SAS Operation Squatter: First mission a failure
The SAS carried out its first mission 70 years ago on 16 November 1941, attacking enemy airfields in Libya.
The special forces unit was the brainchild of David Stirling, who was a lieutenant in the Scots Guards and part of the Allied forces fighting Rommel's Afrika Korps.
Author Tony Geraghty, who wrote the book Who Dares Wins about the SAS, said that during that period of the war the German's had overwhelming air superiority in North Africa.
He said: "Stirling came up with the bright idea that if he were to attack the airfields involved he could paralyse the German air power in that quarter."
Lt Stirling convinced his superiors that small teams of specially trained soldiers could be dropped by parachute behind enemy lines to destroy enemy aircraft and supplies.
The new unit was called the detachment of the Special Air Service Brigade, to deceive the enemy into thinking that they belonged to a much larger airborne unit.
Unfortunately their first mission, codenamed Operation Squatter, was carried out in a strong gale and heavy rain.

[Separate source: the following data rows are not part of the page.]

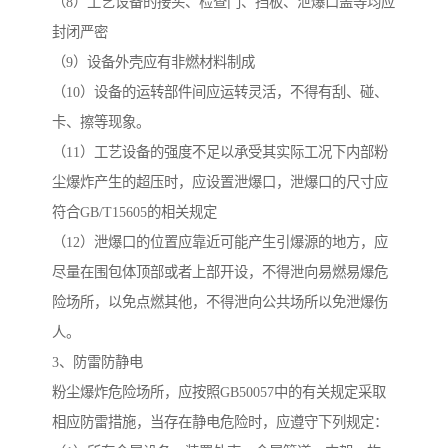
（8）工艺设备的接头、检查门、挡板、泄爆口盖等均应
封闭严密
（9）设备外壳应有非燃材料制成
（10）设备的运转部件间应运转灵活，不得有刮、碰、
卡、擦等现象。
（11）工艺设备的强度不足以承受其实际工况下内部粉
尘爆炸产生的超压时，应设置泄爆口，泄爆口的尺寸应
符合GB/T15605的相关规定
（12）泄爆口的位置应靠近可能产生引爆源的地方，应
尽量在围包体顶部或者上部开设，不得泄向易燃易爆危
险场所，以免点燃其他，不得泄向公共场所以免泄爆伤
人。
3、防雷防静电
粉尘爆炸危险场所，应按照GB50057中的有关规定采取
相应防雷措施，当存在静电危险时，应遵守下列规定：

One of the aircraft carrying the SAS men was shot down - all 15 soldiers and the crew were killed.
The official report on the mission records that the remaining SAS men were "widely dispersed and demolition material soaked".
The mission failed to destroy a single enemy aircraft.
Of the 65 SAS men who took part only 22 made it back, after trekking through the desert on foot for 36 hours to reach their rendezvous.
Lt Stirling, knowing that failure would mean the end of the special forces unit, sent his remaining troops back to the airfields by land in December using jeeps, where they destroyed more than 60 planes.
The SAS was disbanded at the end of WWII, but reformed as a territorial unit in 1947 and the regiment was formally added to the Army list in 1952.
The regiment has been based at Hereford since 1960, and their original barracks was named Stirling Lines, after its founder.